[[ RECORDED DATA, beginning ]]
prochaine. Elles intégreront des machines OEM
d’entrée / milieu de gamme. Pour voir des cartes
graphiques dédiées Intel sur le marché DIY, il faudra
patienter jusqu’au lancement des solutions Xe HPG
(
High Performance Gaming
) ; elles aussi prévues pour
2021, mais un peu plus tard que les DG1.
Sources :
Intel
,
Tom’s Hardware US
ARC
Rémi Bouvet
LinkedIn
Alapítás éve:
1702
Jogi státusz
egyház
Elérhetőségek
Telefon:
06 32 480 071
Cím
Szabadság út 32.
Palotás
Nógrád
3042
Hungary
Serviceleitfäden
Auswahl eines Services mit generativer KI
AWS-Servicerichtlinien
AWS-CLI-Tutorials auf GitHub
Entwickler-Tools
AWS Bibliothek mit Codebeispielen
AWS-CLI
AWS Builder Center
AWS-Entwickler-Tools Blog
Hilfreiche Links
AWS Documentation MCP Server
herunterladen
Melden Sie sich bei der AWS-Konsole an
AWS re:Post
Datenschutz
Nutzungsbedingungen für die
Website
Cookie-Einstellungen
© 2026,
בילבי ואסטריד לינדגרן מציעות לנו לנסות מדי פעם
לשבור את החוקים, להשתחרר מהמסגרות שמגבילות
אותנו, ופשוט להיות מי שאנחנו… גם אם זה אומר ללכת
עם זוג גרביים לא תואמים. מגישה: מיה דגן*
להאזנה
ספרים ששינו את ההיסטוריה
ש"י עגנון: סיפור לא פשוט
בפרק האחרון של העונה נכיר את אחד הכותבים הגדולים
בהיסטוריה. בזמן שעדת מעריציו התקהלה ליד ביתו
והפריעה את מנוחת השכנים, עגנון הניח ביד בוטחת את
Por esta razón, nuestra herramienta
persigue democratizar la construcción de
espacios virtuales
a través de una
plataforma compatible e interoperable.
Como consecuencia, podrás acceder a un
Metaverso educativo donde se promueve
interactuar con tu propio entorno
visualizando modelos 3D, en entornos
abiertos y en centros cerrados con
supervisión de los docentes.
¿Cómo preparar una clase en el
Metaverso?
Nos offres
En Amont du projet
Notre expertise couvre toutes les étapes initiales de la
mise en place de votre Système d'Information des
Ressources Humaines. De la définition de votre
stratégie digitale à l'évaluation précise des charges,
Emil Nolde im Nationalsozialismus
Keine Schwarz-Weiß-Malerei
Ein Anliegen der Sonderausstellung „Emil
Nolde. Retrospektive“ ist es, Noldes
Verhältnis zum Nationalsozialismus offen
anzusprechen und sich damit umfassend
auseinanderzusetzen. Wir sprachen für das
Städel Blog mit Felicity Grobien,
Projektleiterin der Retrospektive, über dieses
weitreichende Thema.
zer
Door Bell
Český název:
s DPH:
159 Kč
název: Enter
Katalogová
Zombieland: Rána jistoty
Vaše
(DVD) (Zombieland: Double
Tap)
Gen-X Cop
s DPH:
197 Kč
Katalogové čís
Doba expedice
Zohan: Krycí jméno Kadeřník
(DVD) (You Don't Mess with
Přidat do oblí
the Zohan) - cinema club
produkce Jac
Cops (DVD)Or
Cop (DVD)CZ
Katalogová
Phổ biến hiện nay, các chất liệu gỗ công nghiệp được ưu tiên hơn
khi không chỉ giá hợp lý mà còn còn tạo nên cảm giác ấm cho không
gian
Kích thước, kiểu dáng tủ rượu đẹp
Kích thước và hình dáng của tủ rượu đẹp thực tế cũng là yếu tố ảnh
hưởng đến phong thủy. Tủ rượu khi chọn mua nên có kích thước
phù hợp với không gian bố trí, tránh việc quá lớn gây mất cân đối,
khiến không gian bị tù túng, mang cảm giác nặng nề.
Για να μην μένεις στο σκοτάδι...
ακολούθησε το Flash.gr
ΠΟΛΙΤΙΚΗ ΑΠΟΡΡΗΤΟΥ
[[ RECORDED DATA, end ]]
PROBLEM DESCRIPTION: Each line of the records belongs in the answer, reproduced exactly.

ANSWER SPACE:
prochaine. Elles intégreront des machines OEM
d’entrée / milieu de gamme. Pour voir des cartes
graphiques dédiées Intel sur le marché DIY, il faudra
patienter jusqu’au lancement des solutions Xe HPG
(
High Performance Gaming
) ; elles aussi prévues pour
2021, mais un peu plus tard que les DG1.
Sources :
Intel
,
Tom’s Hardware US
ARC
Rémi Bouvet
LinkedIn
Alapítás éve:
1702
Jogi státusz
egyház
Elérhetőségek
Telefon:
06 32 480 071
Cím
Szabadság út 32.
Palotás
Nógrád
3042
Hungary
Serviceleitfäden
Auswahl eines Services mit generativer KI
AWS-Servicerichtlinien
AWS-CLI-Tutorials auf GitHub
Entwickler-Tools
AWS Bibliothek mit Codebeispielen
AWS-CLI
AWS Builder Center
AWS-Entwickler-Tools Blog
Hilfreiche Links
AWS Documentation MCP Server
herunterladen
Melden Sie sich bei der AWS-Konsole an
AWS re:Post
Datenschutz
Nutzungsbedingungen für die
Website
Cookie-Einstellungen
© 2026,
בילבי ואסטריד לינדגרן מציעות לנו לנסות מדי פעם
לשבור את החוקים, להשתחרר מהמסגרות שמגבילות
אותנו, ופשוט להיות מי שאנחנו… גם אם זה אומר ללכת
עם זוג גרביים לא תואמים. מגישה: מיה דגן*
להאזנה
ספרים ששינו את ההיסטוריה
ש"י עגנון: סיפור לא פשוט
בפרק האחרון של העונה נכיר את אחד הכותבים הגדולים
בהיסטוריה. בזמן שעדת מעריציו התקהלה ליד ביתו
והפריעה את מנוחת השכנים, עגנון הניח ביד בוטחת את
Por esta razón, nuestra herramienta
persigue democratizar la construcción de
espacios virtuales
a través de una
plataforma compatible e interoperable.
Como consecuencia, podrás acceder a un
Metaverso educativo donde se promueve
interactuar con tu propio entorno
visualizando modelos 3D, en entornos
abiertos y en centros cerrados con
supervisión de los docentes.
¿Cómo preparar una clase en el
Metaverso?
Nos offres
En Amont du projet
Notre expertise couvre toutes les étapes initiales de la
mise en place de votre Système d'Information des
Ressources Humaines. De la définition de votre
stratégie digitale à l'évaluation précise des charges,
Emil Nolde im Nationalsozialismus
Keine Schwarz-Weiß-Malerei
Ein Anliegen der Sonderausstellung „Emil
Nolde. Retrospektive“ ist es, Noldes
Verhältnis zum Nationalsozialismus offen
anzusprechen und sich damit umfassend
auseinanderzusetzen. Wir sprachen für das
Städel Blog mit Felicity Grobien,
Projektleiterin der Retrospektive, über dieses
weitreichende Thema.
zer
Door Bell
Český název:
s DPH:
159 Kč
název: Enter
Katalogová
Zombieland: Rána jistoty
Vaše
(DVD) (Zombieland: Double
Tap)
Gen-X Cop
s DPH:
197 Kč
Katalogové čís
Doba expedice
Zohan: Krycí jméno Kadeřník
(DVD) (You Don't Mess with
Přidat do oblí
the Zohan) - cinema club
produkce Jac
Cops (DVD)Or
Cop (DVD)CZ
Katalogová
Phổ biến hiện nay, các chất liệu gỗ công nghiệp được ưu tiên hơn
khi không chỉ giá hợp lý mà còn còn tạo nên cảm giác ấm cho không
gian
Kích thước, kiểu dáng tủ rượu đẹp
Kích thước và hình dáng của tủ rượu đẹp thực tế cũng là yếu tố ảnh
hưởng đến phong thủy. Tủ rượu khi chọn mua nên có kích thước
phù hợp với không gian bố trí, tránh việc quá lớn gây mất cân đối,
khiến không gian bị tù túng, mang cảm giác nặng nề.
Για να μην μένεις στο σκοτάδι...
ακολούθησε το Flash.gr
ΠΟΛΙΤΙΚΗ ΑΠΟΡΡΗΤΟΥ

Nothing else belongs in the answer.